◆ **Task directions**
The string "with" may appear on lines of the entries below; report how many such lines there are, and only that.

Data records
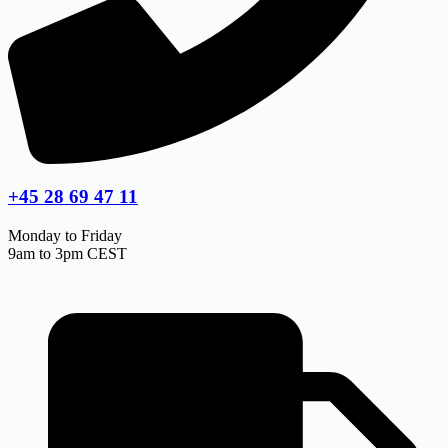
+45 28 69 47 11
Monday to Friday
9am to 3pm CEST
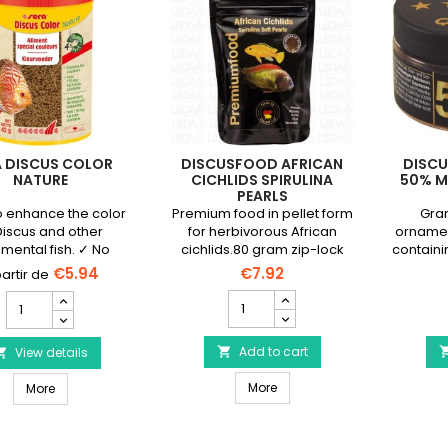
A DISCUS COLOR
DISCUSFOOD AFRICAN
DISCU
NATURE
CICHLIDS SPIRULINA
50% M
PEARLS
o enhance the color
Premium food in pellet form
Gran
Discus and other
for herbivorous African
ornamen
mental fish. ✓ No
cichlids.80 gram zip-lock
containi
vatives or colorings
bag.
€5.94
€7.92
DISCUSFOOD
SERA
African
Discus
Cichlids
Color
Spirulina
Add to cart
Nature
View details


Pearls
product
DISCUSFOOD African Cichlids
SERA Discus Color Nature
product
More
quantity
More
quantity
field
field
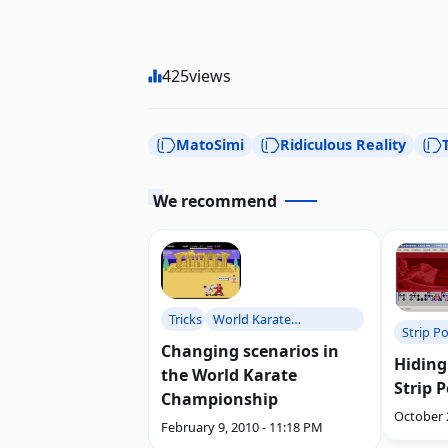
425
views
MatoSimi
Ridiculous Reality
We recommend
Tricks
World Karate
Strip P
Championship
Changing scenarios in
Hiding
the World Karate
Strip 
Championship
October 
February 9, 2010 - 11:18 PM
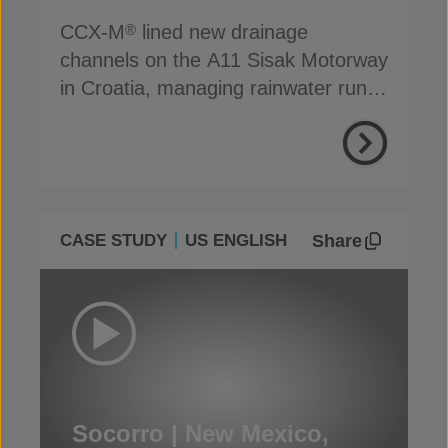
CCX-M
lined new drainage
®
channels on the A11 Sisak Motorway
in Croatia, managing rainwater run-
off efficiently
Share
CASE STUDY
US ENGLISH
Socorro | New Mexico,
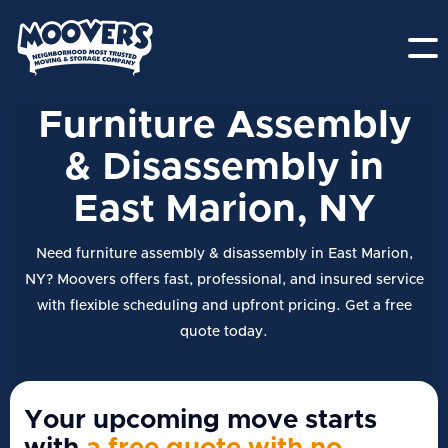
Furniture Assembly
& Disassembly in
East Marion, NY
Need furniture assembly & disassembly in East Marion,
NY? Moovers offers fast, professional, and insured service
with flexible scheduling and upfront pricing. Get a free
quote today.
Your upcoming move starts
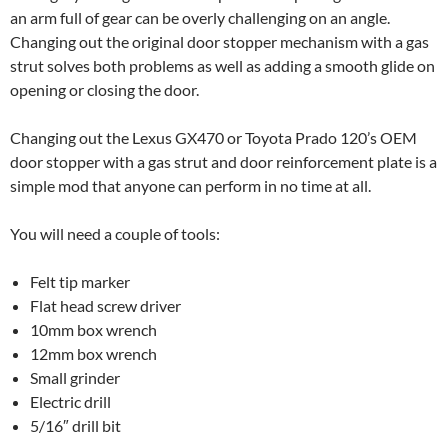
an arm full of gear can be overly challenging on an angle.
Changing out the original door stopper mechanism with a gas
strut solves both problems as well as adding a smooth glide on
opening or closing the door.
Changing out the Lexus GX470 or Toyota Prado 120’s OEM
door stopper with a gas strut and door reinforcement plate is a
simple mod that anyone can perform in no time at all.
You will need a couple of tools:
Felt tip marker
Flat head screw driver
10mm box wrench
12mm box wrench
Small grinder
Electric drill
5/16″ drill bit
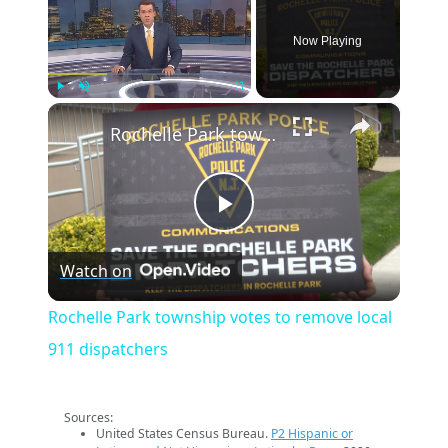
Now Playing
×
Play
Unmute
Fullscreen
Rochelle Park township votes to remove local 911 dispatchers
Play
Watch on
Video
Rochelle Park township votes to remove local
911 dispatchers
Sources:
United States Census Bureau.
P2 Hispanic or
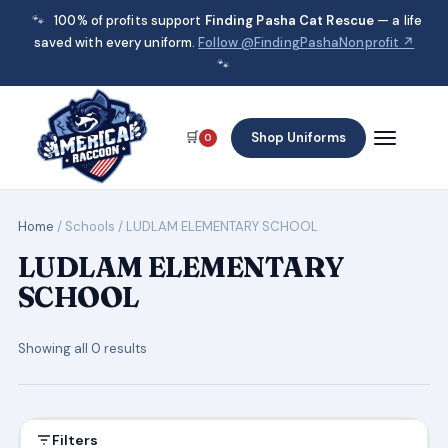
🐾
100% of profits support
Finding Pasha Cat Rescue
— a life
saved with every uniform.
Follow @FindingPashaNonprofit ↗
🐾
🛒
Shop Uniforms
0
Home
/ Schools / LUDLAM ELEMENTARY SCHOOL
LUDLAM ELEMENTARY
SCHOOL
Showing all 0 results
Filters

◆ **Expected output**
4